Dès la phase préparatoire seront établis les critères et les modalités de l'évaluation. Celle-ci portera non seulement sur le produit final ( production réalisée individuellement ou collectivement) mais aussi et surtout sur la démarche de l'élève, sa capacité d'initiative et de création, son investissement personnel, son implication dans un travail collectif.

      Pour qui sait lire, la perversité du système affleure ici sous le jargon : chez un élève en effet c'est bien l' " implication dans un travail collectif " et non les connaissances, qu'il s'agira d'apprécier. Tout cela exhale un parfum trop familier et totalement rétrograde de soviétisme et de " barbarie douce " : gare à l'individualiste, gare au rebelle à la pensée unique !

      La suite est, à cet égard, éloquente :
Il faudra en particulier mesurer les progrès accomplis dans les champs de compétences suivants :
- L'appropriation des savoirs.
- L'appropriation des savoir-faire.
- L'apprentissage de l'autonomie. L'aptitude au travail collectif.

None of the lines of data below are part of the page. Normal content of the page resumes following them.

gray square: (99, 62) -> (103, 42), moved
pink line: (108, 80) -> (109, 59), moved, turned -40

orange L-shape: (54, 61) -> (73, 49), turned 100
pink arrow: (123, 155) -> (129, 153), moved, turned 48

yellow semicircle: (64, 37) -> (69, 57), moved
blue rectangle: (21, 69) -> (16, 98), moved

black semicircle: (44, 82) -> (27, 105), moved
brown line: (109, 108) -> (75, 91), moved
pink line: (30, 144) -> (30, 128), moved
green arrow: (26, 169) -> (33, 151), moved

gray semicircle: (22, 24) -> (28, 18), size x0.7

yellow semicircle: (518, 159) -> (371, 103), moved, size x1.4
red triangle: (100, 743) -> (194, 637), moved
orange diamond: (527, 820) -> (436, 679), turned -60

      Le plus grave, cependant, est qu'une fois évalué, le nouvel ersatz pédagogique ne finira pas dans un placard : il sera dûment pris en compte dans le bulletin scolaire où une rubrique spécifique l'attend déjà. En fin de quatrième, de surcroît, les appropriations, aptitudes et apprentissages fourniront miraculeusement la matière de l'épreuve anticipée du Brevet d'Etudes Fondamentales. Quoi de plus fondamental en effet que l'appropriation des savoir-faire, sinon l'indispensable aptitude au travail collectif, face à une appropriation des savoirs visiblement marginalisée ?

      L'école, et c'est la vraie nouveauté dans cette affaire, introduit donc au cœur même de l'examen national qui remplace le brevet des collèges, des critères d'évaluation où les connaissances deviennent secondaires par rapport à des comportements et à des savoirs-faire standard. Ce type d'évaluation relève d'une subjectivité majeure, alors que les refondateurs prétendent s'escrimer, notamment en lettres, à rendre les savoirs objectivables . On se contredit beaucoup à l'Education Nationale, mais l'essentiel n'est-il pas d'être moderne c'est-à-dire de suivre les modes ? Hier le marxisme ou le structuralisme, aujourd'hui le management.

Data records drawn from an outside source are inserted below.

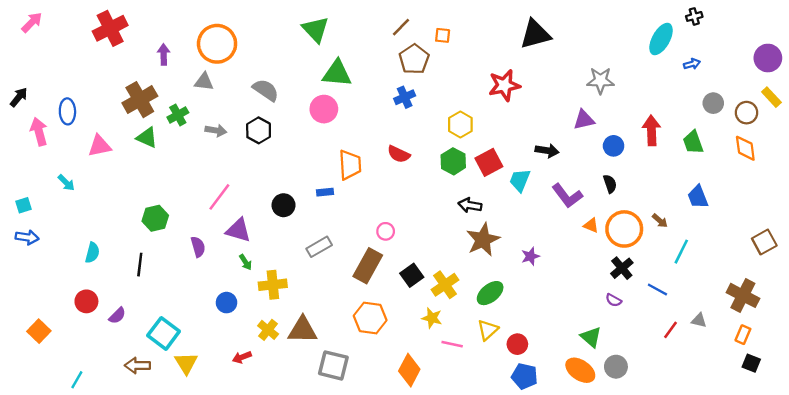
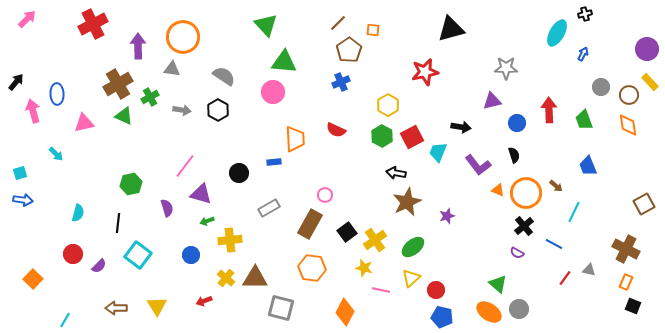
purple arrow: (164, 54) -> (138, 46), size x1.4
blue arrow: (692, 64) -> (583, 54), turned -48
green arrow: (246, 262) -> (207, 221), turned 104
cyan square: (164, 333) -> (138, 255), moved

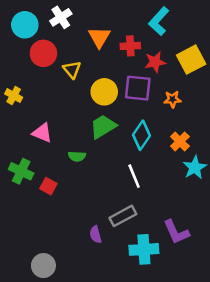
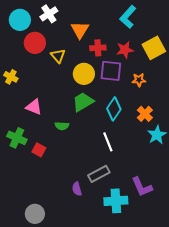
red cross: (130, 46) -> (98, 48), moved

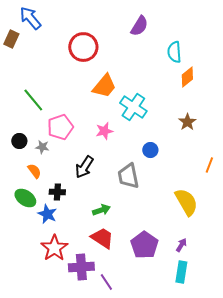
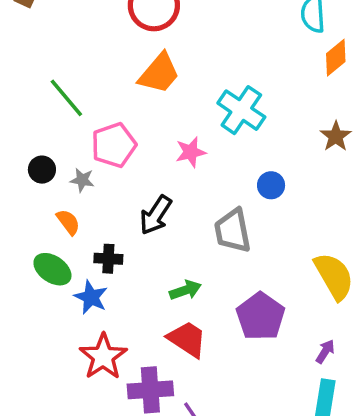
orange trapezoid: (104, 86) -> (159, 73), moved
purple pentagon: (144, 245) -> (261, 316), moved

      Ces abus sont très graves pour l'avenir de la pensée et de la connaissance et révèlent surtout qu'il s'agit, sous couleur de pédagogie, de masquer une réalité dérangeante : puisque nos élèves, victimes des chaises musicales didactiques, n'ont pas acquis les connaissances de base, il ne reste qu'à les évaluer sur leur comportement et leur découverte de l'autonomie. Ils présenteront des travaux flatteurs effectués en grande partie par leurs professeurs et le tour sera joué. Ne maîtrisant presque rien de ce qui pourrait leur accorder la liberté que seul confère l'accès au savoir, ils seront parés des oripeaux d'une modernité de pacotille et de clinquant. Une fois de plus le rôle de l'école de la république est dévoyé au profit d'un catéchisme dont les articles de foi se résument à l'apprentissage d'un bon comportement dans une société qui refuse de penser et ne rêve que de consommer les productions d' entreprises érigées en modèles absolus.

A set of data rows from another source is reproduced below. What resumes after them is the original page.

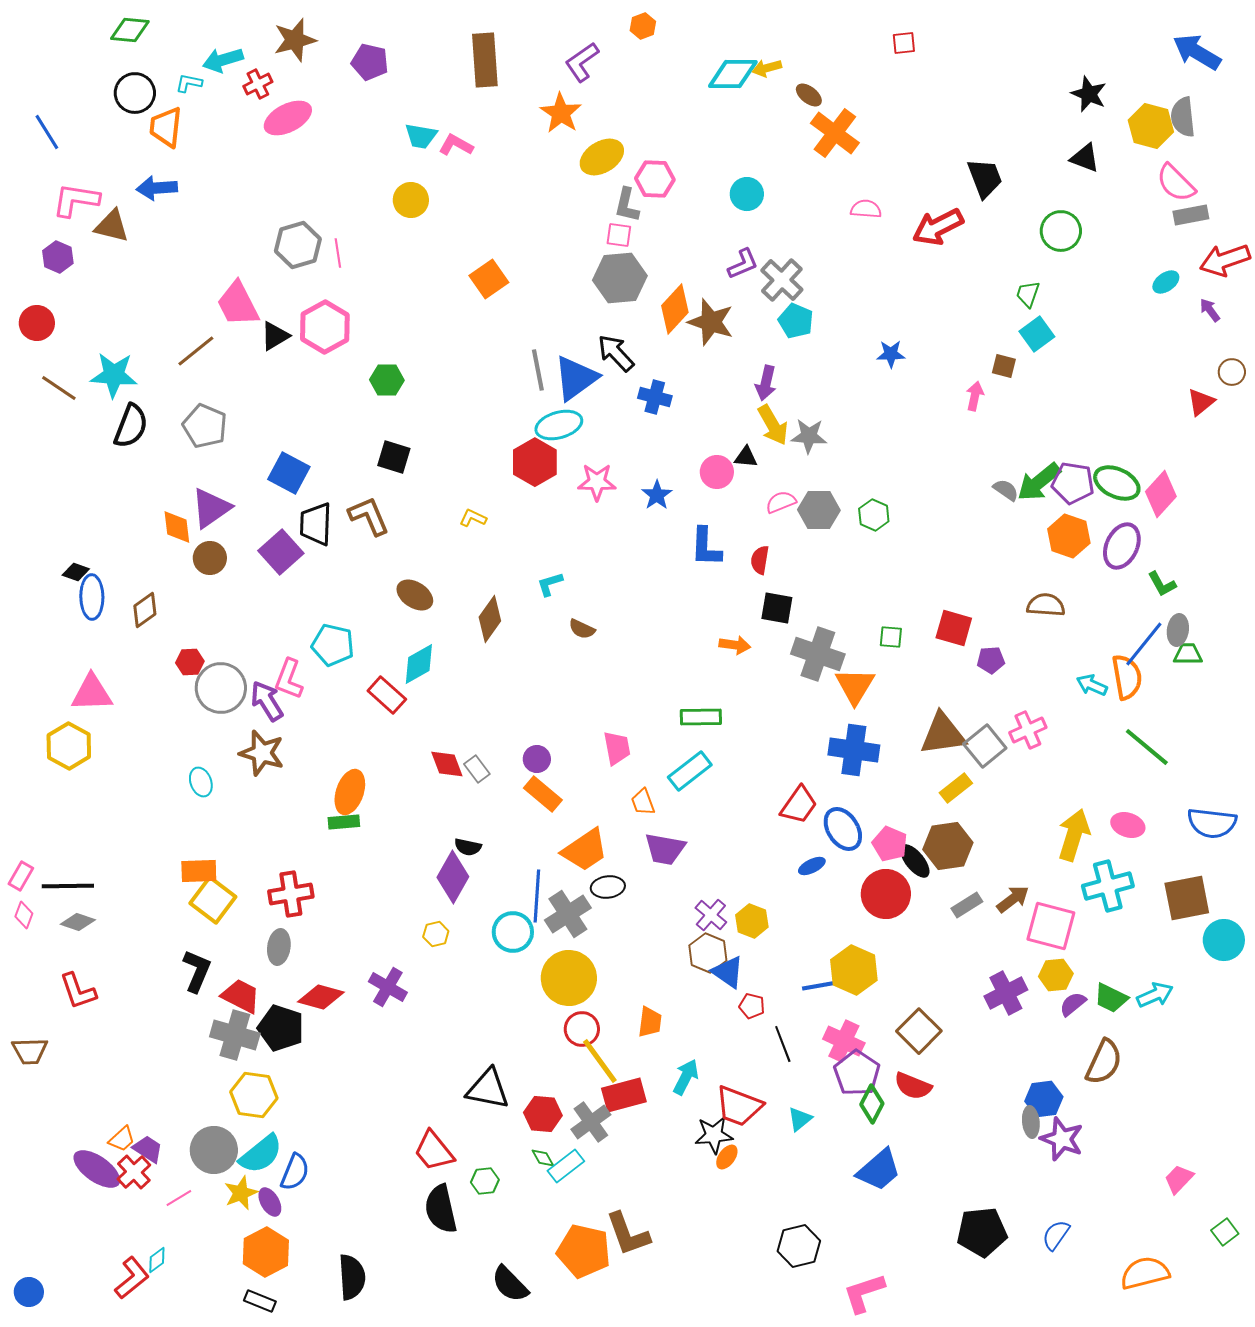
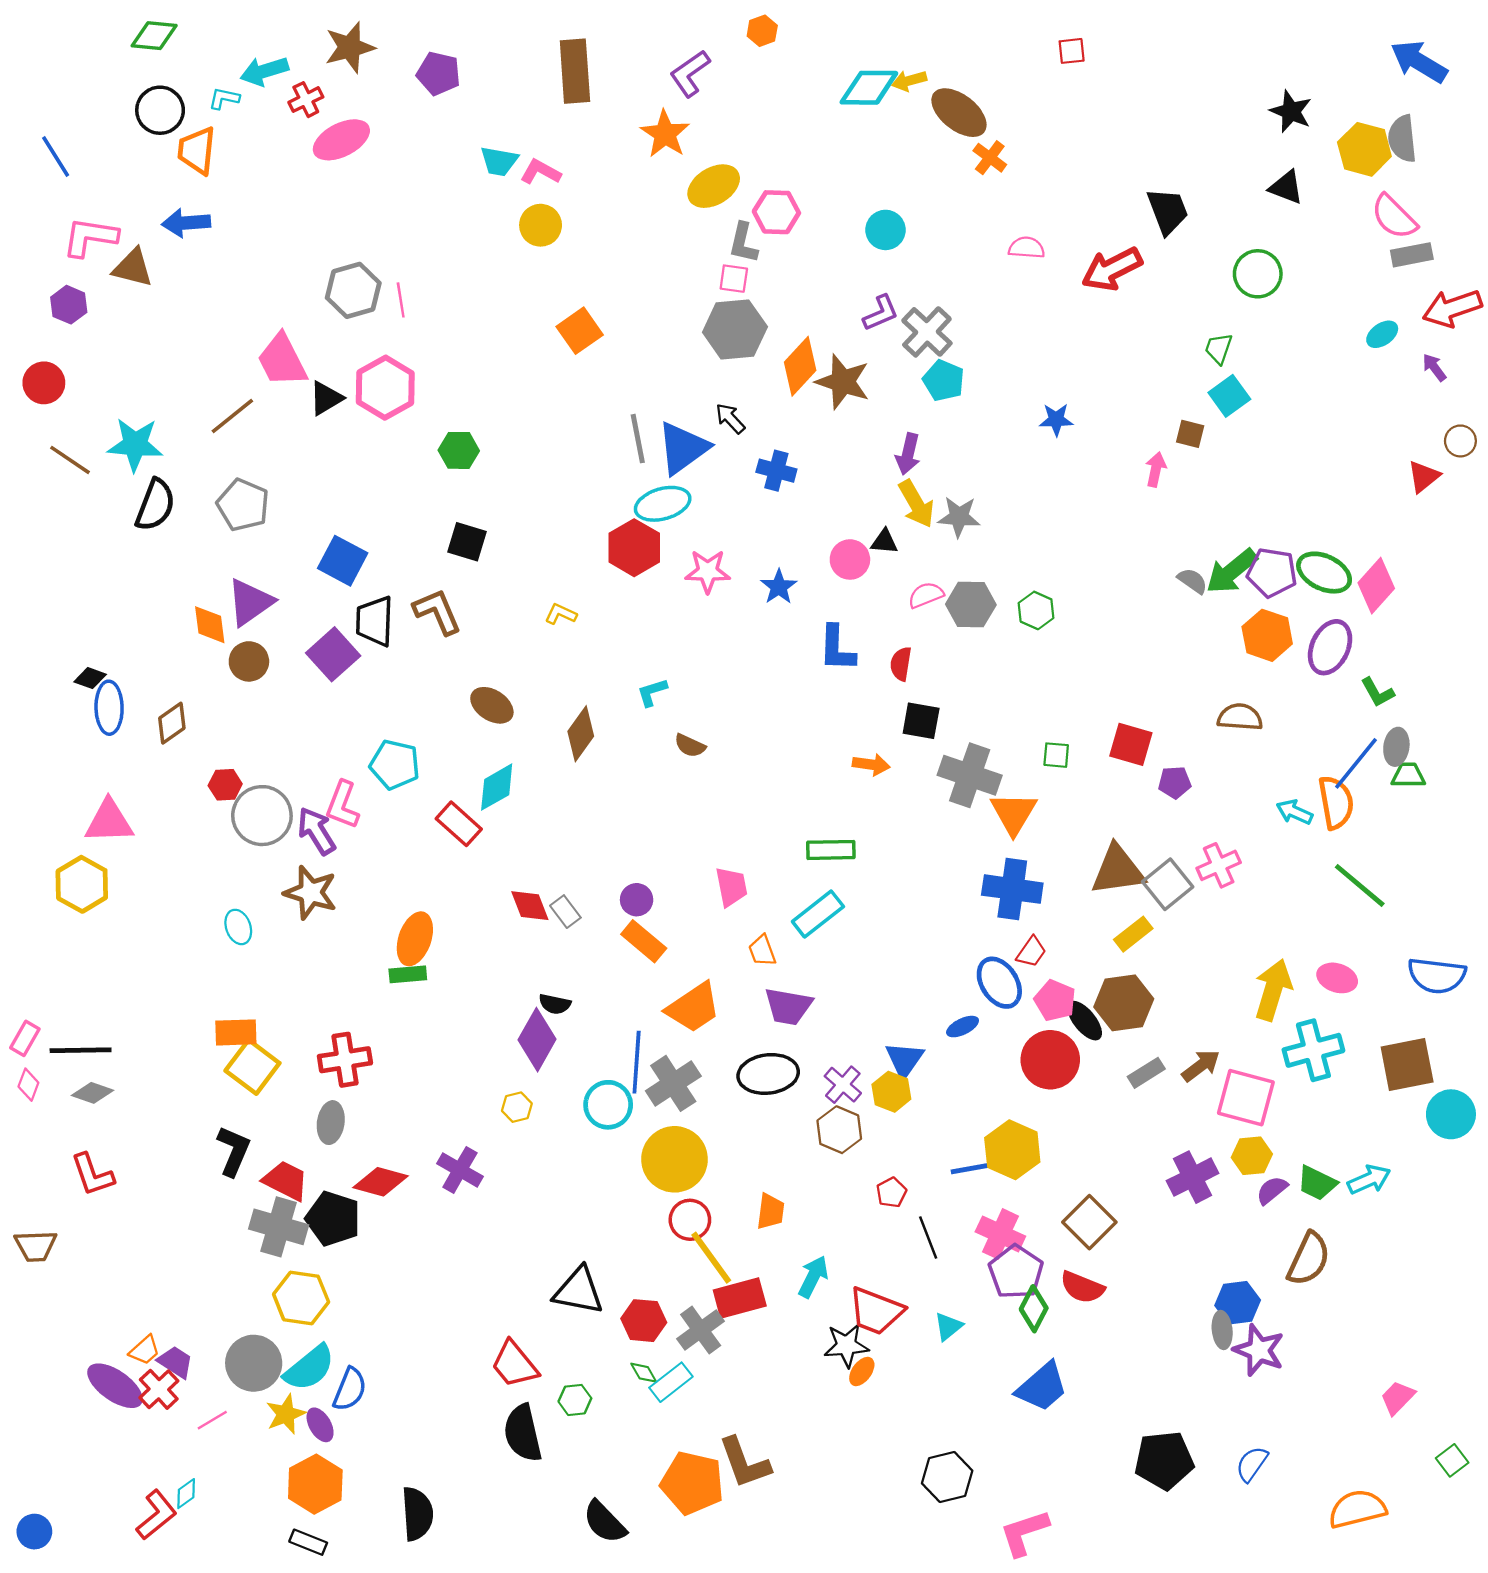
brown ellipse: (809, 95) -> (959, 113), size x1.8
orange cross: (835, 133) -> (990, 158), size x0.6
yellow circle: (411, 200) -> (541, 225), moved
black arrow: (616, 353) -> (730, 418), size x0.7
red trapezoid: (799, 805) -> (1031, 952), moved, size x0.7
black ellipse: (608, 887) -> (768, 1074), moved, size x1.5
blue triangle: (728, 972) -> (904, 1060), moved, turned 30
red pentagon: (752, 1006) -> (891, 1192), turned 30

      Avec les itinéraires de découverte nous entrons donc de plain-pied dans l'école médiatique, celle qui singe la télévision, dans l'école qui s'agite, celle qui louche sur la " Star Academy ". Nous sommes à des lieues de la réunification du monde brandie par l'ancien ministre. En revanche, l'école de la pensée et de la réflexion solitaires et silencieuses n'existe plus que sous la forme d'un souvenir. Elle pourrait faire utilement l'objet d'un Itinéraire de découverte.

 

Mireille Grange
- professeur de Lettres Modernes en Zone d' Education Prioritaire.
- auteur de Témoignage sur le collège paru dans l'ouvrage collectif de Michel Jarrety : Propositions pour les enseignements littéraires, Presses Universitaires de France 2000.
- membre de Sauver les Lettres.

Post-scriptum : N'oublions pas de préciser qu'à cause de ces itinéraires de non découverte, l'horaire des disciplines fondamentales a été réduit à sa plus simple expression : excellent remède pour la maladie de nos élèves, maladie que la rue de Grenelle se refuse décidément à soigner comme il conviendrait.